Overall, it was certainly more dovish than expected, leading to a broad-based rally in the S&P 500 (SPY  ), Nasdaq (QQQ  ), and Russell 2000 (IWM  ). In addition, bonds moved higher as well with the 10-year yield dropping by 25 basis points to 1.32%. Even more, economically sensitive parts of the market which have been underperforming in recent months had strong rallies. The Fed's hawkish bias and signs of slowing growth have led to a risk-off mood in the markets despite the large-cap dominated indices continuing to trend higher.

One reason for the bullish reaction may have been Powell's insistence that despite tapering being near, the central bank was nowhere close to actually raising rates. He said the economy was making gradual progress but remained off its pre-coronavirus levels especially in terms of the labor market. Currently, the unemployment rate is 5.4%, down from April 2020's 14.8%. However, this was at 3.5% prior to the pandemic.

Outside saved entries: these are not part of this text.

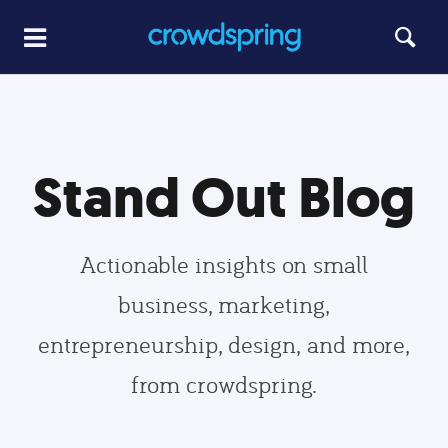
Stand Out Blog
Actionable insights on small
business, marketing,
entrepreneurship, design, and more,
from crowdspring.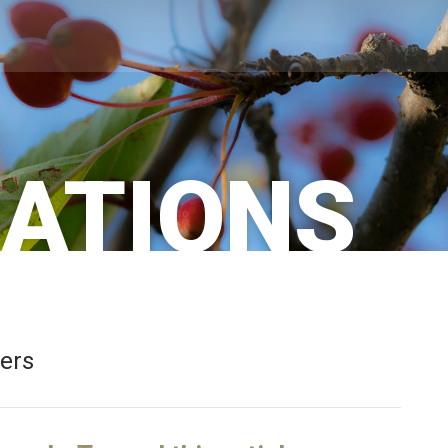
CATIONS
bers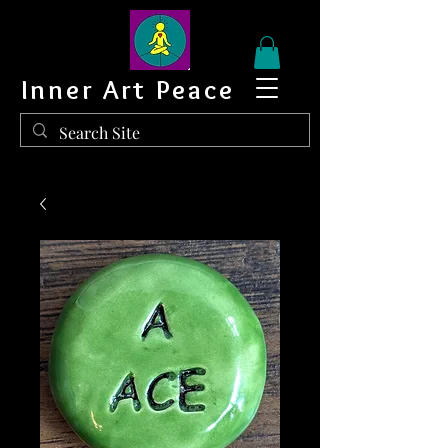
Inner Art Peace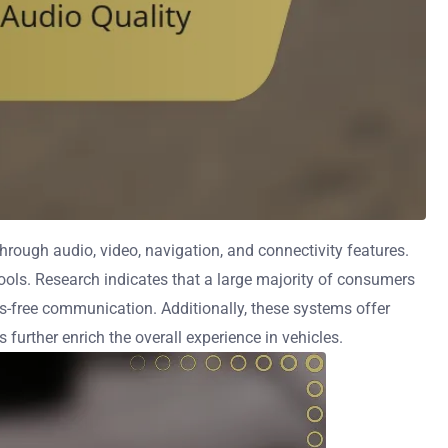
rough audio, video, navigation, and connectivity features.
ools. Research indicates that a large majority of consumers
s-free communication. Additionally, these systems offer
further enrich the overall experience in vehicles.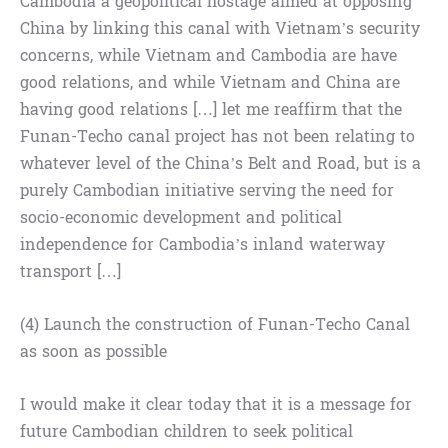
Cambodia a geopolitical hostage aimed at opposing
China by linking this canal with Vietnam’s security
concerns, while Vietnam and Cambodia are have
good relations, and while Vietnam and China are
having good relations […] let me reaffirm that the
Funan-Techo canal project has not been relating to
whatever level of the China’s Belt and Road, but is a
purely Cambodian initiative serving the need for
socio-economic development and political
independence for Cambodia’s inland waterway
transport […]
(4) Launch the construction of Funan-Techo Canal
as soon as possible
I would make it clear today that it is a message for
future Cambodian children to seek political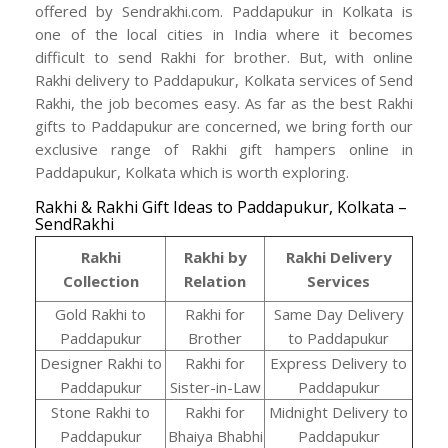
offered by Sendrakhi.com. Paddapukur in Kolkata is
one of the local cities in India where it becomes
difficult to send Rakhi for brother. But, with online
Rakhi delivery to Paddapukur, Kolkata services of Send
Rakhi, the job becomes easy. As far as the best Rakhi
gifts to Paddapukur are concerned, we bring forth our
exclusive range of Rakhi gift hampers online in
Paddapukur, Kolkata which is worth exploring.
Rakhi & Rakhi Gift Ideas to Paddapukur, Kolkata –
SendRakhi
Rakhi
Rakhi by
Rakhi Delivery
Collection
Relation
Services
Gold Rakhi to
Rakhi for
Same Day Delivery
Paddapukur
Brother
to Paddapukur
Designer Rakhi to
Rakhi for
Express Delivery to
Paddapukur
Sister-in-Law
Paddapukur
Stone Rakhi to
Rakhi for
Midnight Delivery to
Paddapukur
Bhaiya Bhabhi
Paddapukur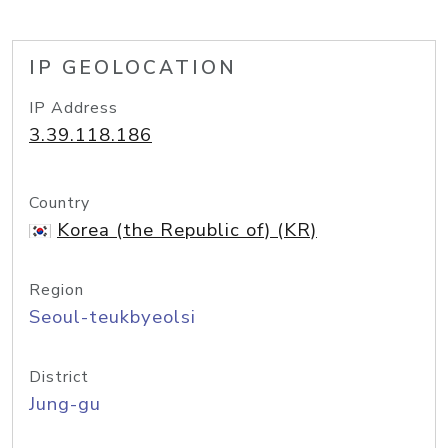
IP GEOLOCATION
IP Address
3.39.118.186
Country
Korea (the Republic of) (KR)
Region
Seoul-teukbyeolsi
District
Jung-gu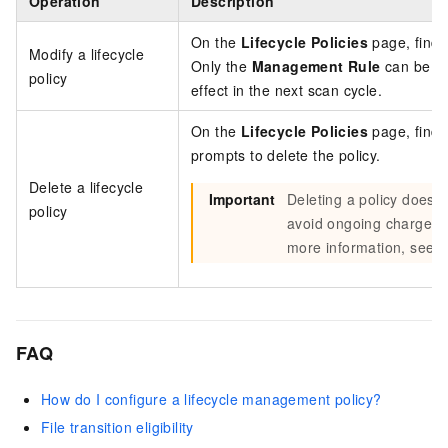
Operation
Description
On the
Lifecycle Policies
page, find 
Modify a lifecycle
Only the
Management Rule
can be mo
policy
effect in the next scan cycle.
On the
Lifecycle Policies
page, find 
prompts to delete the policy.
Delete a lifecycle
Important
Deleting a policy does 
policy
avoid ongoing charges, r
more information, see
C
FAQ
How do I configure a lifecycle management policy?
File transition eligibility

Powell did acknowledge that inflation is now at the Fed's 2% target despite more gains needed to reach maximum employment. However, he continues to see inflation as transitory and expects it to drop in the coming months. In terms of the delta variant, Powell said that it poses a near-term risk but the situation is markedly different than last year given the availability and effectiveness of vaccines.

Overall, the Fed seems ready to taper at one of its next 3 meetings, however, it seems unlikely to hike until the economy makes up the 6 million jobs that were lost and have yet to be made up. Of course, inflation could change their plans but the softening of commodity prices and forward-looking indicators favors that the worst of the inflation spike may be over.